During the two main action sequences, though, things really kick into gear. Tarantino has definitely done his care chase homework here, using lots of car-hugging angles and low-riding shots to really put you into the scenes. Everything was shot using real cars and real stunt work, which is certainly a breath of fresh air in the age of CGI races that look like they've been pulled out of the latest Need For Speed video game. The final sequence, which must last a solid ten minutes, is awe-inspiring, death-defying movie-making, and features stuntwoman Zoe Bell riding on the hood of a car the entire time, and two cars slowly demolishing each other with each metal-on-metal crunch.

DEATH PROOF, unfortunately, is a bit uneven, due to the sudden start-stop flow from a conversation around a diner table to an adrenaline pumping car chase. Imagine splicing the chase sequence from BULLITT into the middle of a Gilmore Girls episode. You should get the idea. At the end of it all though, this is pure Tarantino, and if it were not released as part of GRINDHOUSE, it would not be hailed as a 70's style throwback, it would simply be the next Tarantino movie.


Like any double feature worth its weight, this one delivers trailers for four non-existent movies packed between the two main films. Rodriguez brings us MACHETE, a story about a double-crossed Mexican assassin.

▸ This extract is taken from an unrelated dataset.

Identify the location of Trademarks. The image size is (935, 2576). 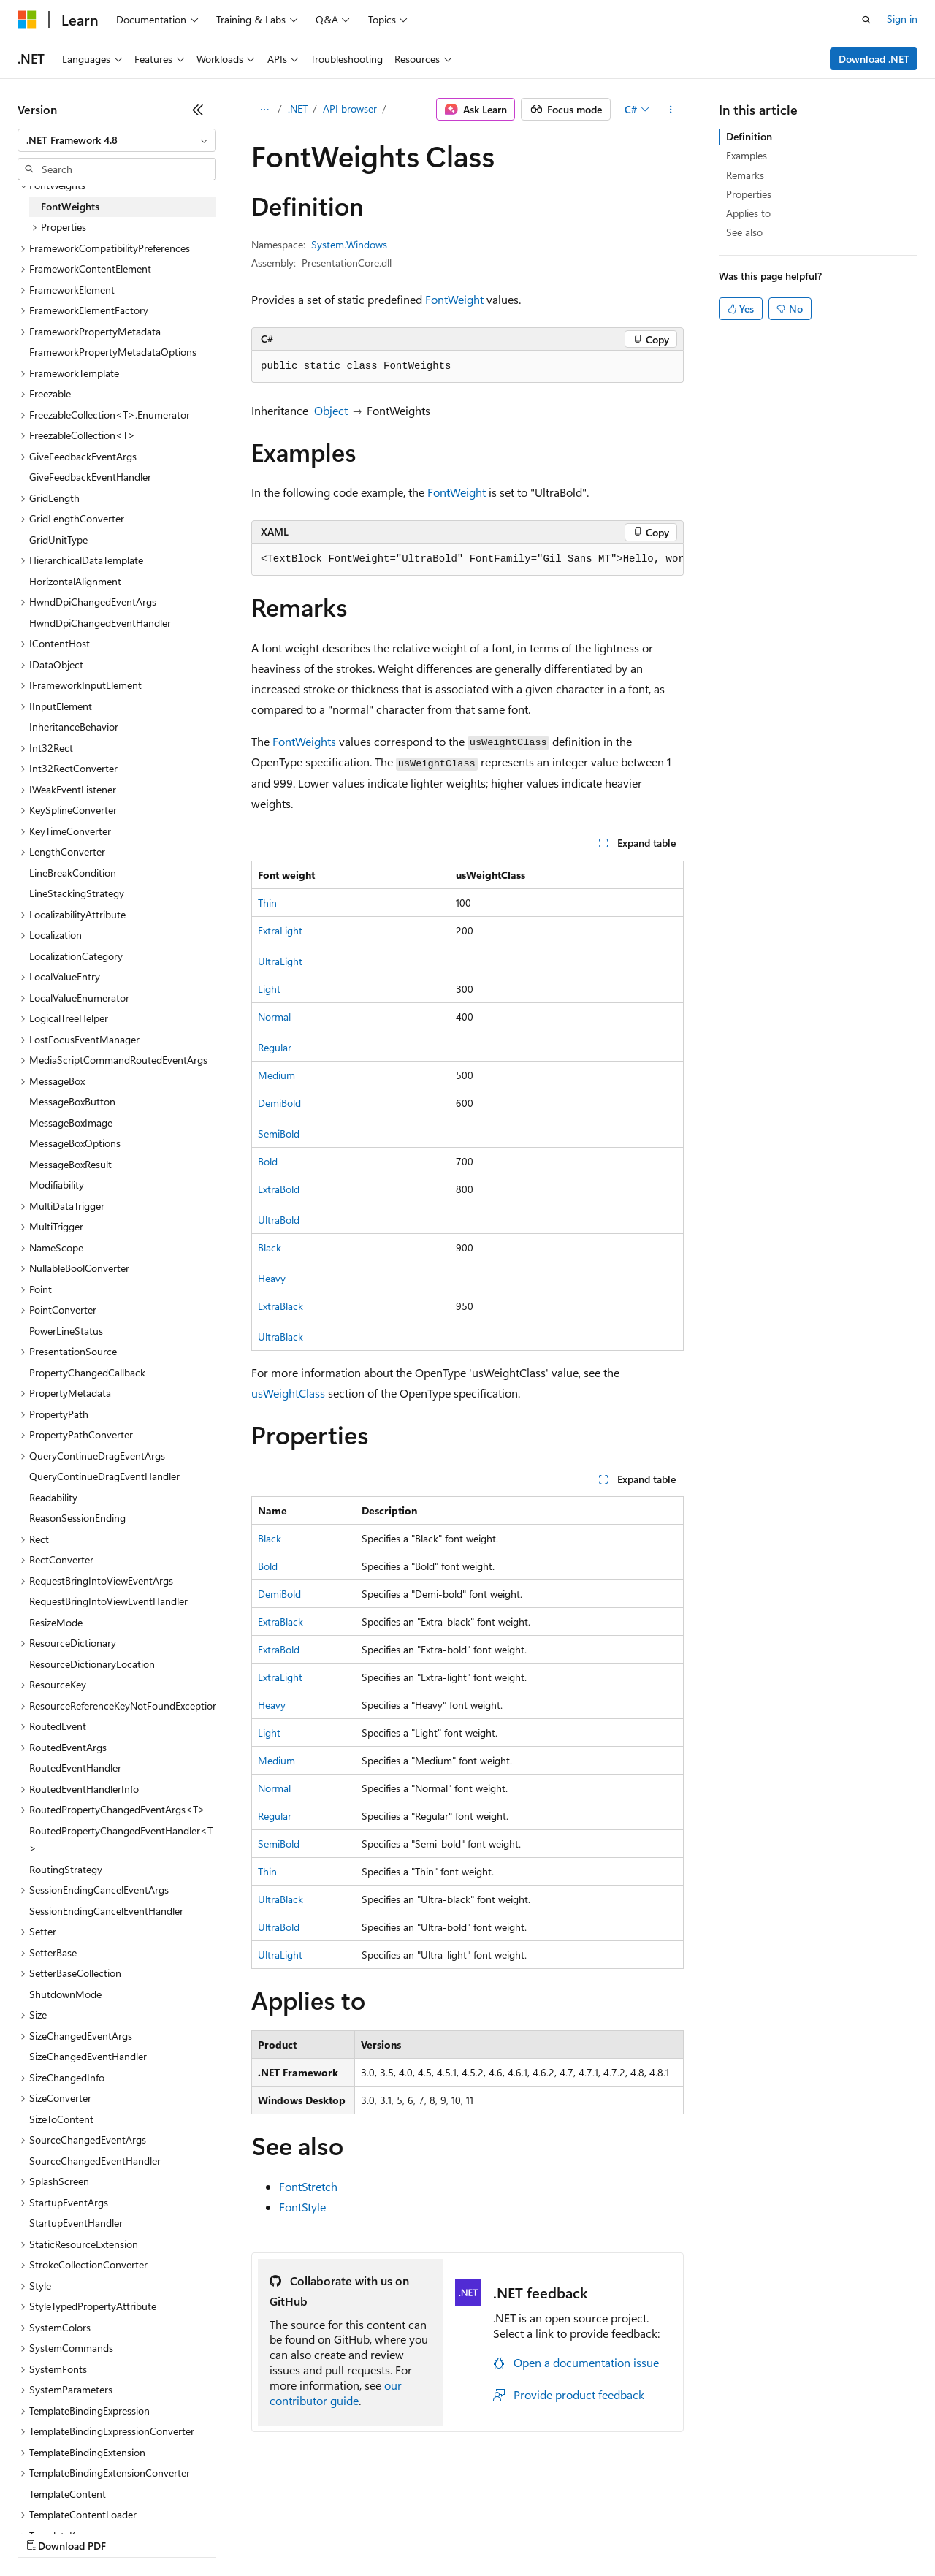 (605, 2532).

Next up is Rob Zombie's WEREWOLF WOMEN OF THE SS, a nazi exploitation flick that gives a much-need edge of sleaze the experience. Edgar Wright delivers DON'T, about the killings in an old mansion. Finally Eli Roth serves up THANKSGIVING, dealing with a black-clad killer slaughtering away on the holiday. All four of these fall into the "they don't make them like this anymore" category, and the MPAA would most likely shit a brick before approving these trailers. Rumors are currently circulating that MACHETE may wind up actually being made, and the rest of these faux films would easily find their viewers if they ever say the light of day.

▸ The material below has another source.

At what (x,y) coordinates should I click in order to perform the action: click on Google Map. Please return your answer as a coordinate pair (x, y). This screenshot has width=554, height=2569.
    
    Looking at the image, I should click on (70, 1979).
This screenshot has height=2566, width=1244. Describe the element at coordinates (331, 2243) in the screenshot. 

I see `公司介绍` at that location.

In order to complete the grindhouse timewarp, both movies, the fake trailers, and the cue cards are all digitally scratched, scraped, smudged and beat to hell. Rodriguez goes a little overboard during PLANET TERROR, and may become more a distraction than an addition for anyone who has forgotten the time before all movies were perfectly printed and digitally projected in THX certified theatres. DEATH PROOF is a little more restrained, but Tarantino does a neat trick by poorly "splicing" each reel together, which causes the screen go blue and the sound to go out of sync for a few seconds. The classic cue cards announcing the "coming attractions" and "feature presentation" and the cute cartoons bits warning these films are for "restricted audiences" keeps the mood going. The only thing that could have improved the experience were if they bussed in real derelicts and hookers to hang out in the theatre, or if they purposely poured soda on the floor.

It is obviously clear that everyone involved is in love with a by-gone era of sleaze and trash being shown on the screen, and all-but-extinct experience of "surviving" a trip to the local rundown movie theatre. This is what going to the movies should be like, and perhaps this will reawaken a monster which has grown dormant in all of us that demands that a trip to the movies is a fun and unique experience that can only be had by going to the actual theatre. If you can just let yourself go, this will probably be the most enjoyable three-hour stretch at the movies this year. Just be sure to see it with as little knowledge of what is about to unfold as possible.